The Basic ChIP-Seq Tutorial uses an early version of the MACS peak calling software, while the Advanced tutorial employs the newer MACS2. MACS2 can be used for prediction of very broad peaks (Landt et al. 2012).  


Identification of motifs with MEME

Importing sequences from UCSC Genome Browser into Galaxy

Note that the GVL Galaxy instances, such as Galaxy-tut, are linked to the GVL mirror of UCSC Genome Browser at https://ucsc.genome.edu.au.

Keep in mind that BED files linked to UCSC Genome Browser though Galaxy History menu are used through the tack hub and cannot be renamed in the Table Browser.

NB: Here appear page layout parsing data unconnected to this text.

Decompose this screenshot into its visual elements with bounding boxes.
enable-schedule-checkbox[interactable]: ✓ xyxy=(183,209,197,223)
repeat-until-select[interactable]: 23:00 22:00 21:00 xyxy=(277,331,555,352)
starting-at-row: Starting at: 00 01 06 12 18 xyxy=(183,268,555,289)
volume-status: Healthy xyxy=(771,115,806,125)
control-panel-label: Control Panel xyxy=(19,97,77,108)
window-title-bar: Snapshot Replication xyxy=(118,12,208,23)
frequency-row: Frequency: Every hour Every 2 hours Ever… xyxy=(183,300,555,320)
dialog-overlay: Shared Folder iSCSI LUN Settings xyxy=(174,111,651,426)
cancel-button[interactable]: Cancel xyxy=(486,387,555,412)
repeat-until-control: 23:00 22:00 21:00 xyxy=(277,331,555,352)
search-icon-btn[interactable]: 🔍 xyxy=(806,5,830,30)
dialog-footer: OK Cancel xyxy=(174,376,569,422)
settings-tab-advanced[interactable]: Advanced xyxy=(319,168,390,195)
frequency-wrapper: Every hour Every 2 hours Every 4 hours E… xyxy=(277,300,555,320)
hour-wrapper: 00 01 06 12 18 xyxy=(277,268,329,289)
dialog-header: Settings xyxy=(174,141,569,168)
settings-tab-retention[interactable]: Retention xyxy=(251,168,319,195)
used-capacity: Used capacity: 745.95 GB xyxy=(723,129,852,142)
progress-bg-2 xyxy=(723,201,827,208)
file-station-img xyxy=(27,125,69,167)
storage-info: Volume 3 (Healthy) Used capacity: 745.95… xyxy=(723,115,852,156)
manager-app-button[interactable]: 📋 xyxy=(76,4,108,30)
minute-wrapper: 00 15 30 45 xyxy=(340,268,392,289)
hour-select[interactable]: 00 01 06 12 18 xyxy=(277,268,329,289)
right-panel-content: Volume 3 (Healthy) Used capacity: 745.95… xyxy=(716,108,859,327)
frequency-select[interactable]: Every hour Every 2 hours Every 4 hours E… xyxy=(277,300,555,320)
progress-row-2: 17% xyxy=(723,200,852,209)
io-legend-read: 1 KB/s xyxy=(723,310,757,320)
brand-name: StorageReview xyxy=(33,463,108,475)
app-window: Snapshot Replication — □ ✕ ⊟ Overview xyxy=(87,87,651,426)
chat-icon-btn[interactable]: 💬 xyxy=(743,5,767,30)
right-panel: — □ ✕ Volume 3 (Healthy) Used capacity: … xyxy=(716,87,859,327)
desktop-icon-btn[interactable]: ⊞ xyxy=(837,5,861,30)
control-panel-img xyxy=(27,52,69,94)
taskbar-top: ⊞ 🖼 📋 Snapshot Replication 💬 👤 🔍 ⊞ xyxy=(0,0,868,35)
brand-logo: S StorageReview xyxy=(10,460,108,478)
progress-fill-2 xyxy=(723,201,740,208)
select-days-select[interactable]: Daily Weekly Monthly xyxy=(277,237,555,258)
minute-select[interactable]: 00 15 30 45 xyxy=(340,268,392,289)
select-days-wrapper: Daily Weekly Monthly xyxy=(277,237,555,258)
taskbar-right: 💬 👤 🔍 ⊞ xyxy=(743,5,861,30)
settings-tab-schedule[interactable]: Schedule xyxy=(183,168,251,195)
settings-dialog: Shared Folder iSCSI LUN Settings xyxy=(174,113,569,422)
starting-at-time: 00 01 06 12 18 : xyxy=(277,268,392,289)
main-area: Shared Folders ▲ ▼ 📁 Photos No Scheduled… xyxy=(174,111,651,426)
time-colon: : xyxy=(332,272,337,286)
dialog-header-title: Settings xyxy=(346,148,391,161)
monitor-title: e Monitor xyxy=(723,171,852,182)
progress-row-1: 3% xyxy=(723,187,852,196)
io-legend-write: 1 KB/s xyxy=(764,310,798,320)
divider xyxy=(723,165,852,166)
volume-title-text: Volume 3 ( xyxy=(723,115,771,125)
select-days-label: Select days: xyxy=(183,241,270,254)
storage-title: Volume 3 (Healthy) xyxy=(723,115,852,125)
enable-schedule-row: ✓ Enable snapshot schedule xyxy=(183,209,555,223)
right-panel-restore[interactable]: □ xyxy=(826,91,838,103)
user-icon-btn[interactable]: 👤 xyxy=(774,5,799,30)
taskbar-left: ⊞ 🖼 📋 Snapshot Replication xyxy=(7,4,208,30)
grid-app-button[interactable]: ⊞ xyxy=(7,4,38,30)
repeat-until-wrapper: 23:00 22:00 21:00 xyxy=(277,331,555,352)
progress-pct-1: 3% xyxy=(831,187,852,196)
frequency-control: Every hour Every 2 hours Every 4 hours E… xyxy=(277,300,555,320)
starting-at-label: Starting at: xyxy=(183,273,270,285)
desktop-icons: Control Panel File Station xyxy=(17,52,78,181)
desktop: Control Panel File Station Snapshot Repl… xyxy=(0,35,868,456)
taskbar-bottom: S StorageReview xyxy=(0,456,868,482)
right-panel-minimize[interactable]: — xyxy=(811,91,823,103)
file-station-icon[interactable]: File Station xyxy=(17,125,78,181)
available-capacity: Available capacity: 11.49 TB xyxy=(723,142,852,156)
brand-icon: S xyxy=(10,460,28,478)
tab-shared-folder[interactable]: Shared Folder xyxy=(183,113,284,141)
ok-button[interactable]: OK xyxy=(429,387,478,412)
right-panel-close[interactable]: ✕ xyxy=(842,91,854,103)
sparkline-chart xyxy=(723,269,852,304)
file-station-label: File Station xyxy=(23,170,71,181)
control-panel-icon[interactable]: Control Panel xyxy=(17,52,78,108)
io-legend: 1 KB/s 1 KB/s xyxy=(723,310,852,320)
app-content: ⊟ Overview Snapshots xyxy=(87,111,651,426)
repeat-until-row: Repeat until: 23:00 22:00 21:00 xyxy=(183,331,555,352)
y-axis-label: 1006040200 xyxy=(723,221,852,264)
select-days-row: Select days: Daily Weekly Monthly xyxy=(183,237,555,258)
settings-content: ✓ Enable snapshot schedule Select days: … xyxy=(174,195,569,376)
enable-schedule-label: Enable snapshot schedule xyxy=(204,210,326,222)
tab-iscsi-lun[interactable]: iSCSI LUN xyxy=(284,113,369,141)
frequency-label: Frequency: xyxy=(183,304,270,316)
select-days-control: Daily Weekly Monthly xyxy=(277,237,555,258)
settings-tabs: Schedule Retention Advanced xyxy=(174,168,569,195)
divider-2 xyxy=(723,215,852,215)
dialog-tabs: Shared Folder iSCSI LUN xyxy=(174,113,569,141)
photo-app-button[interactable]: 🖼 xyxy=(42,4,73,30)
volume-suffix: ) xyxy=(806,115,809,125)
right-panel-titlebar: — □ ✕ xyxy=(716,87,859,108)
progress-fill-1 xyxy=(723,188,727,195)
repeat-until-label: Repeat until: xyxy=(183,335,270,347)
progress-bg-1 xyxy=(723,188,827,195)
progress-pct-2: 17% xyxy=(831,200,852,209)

Any subsequently uploaded BED file without the track name name will replace the existing file. To use multiple BED files on UCSC Genome Browser do the following:

  • download BED file on your computer
  • upload the file on the GVL mirror of UCSC Genome Browser
  • rename the track in Table menu
  • click manage custom tracks button
  • click on Track name
  • replace the text between quotation signs for track name and description 
  • click Submit button

Motif calling with MEME

MEME runs on the external service, and it is a computationally intensive procedure.

The maximum input for MEME is 60,000 characters (September 2014).


References

Landt, Stephen G., et al. "ChIP-seq guidelines and practices of the ENCODE and modENCODE consortia." Genome research 22.9 (2012): 1813-1831.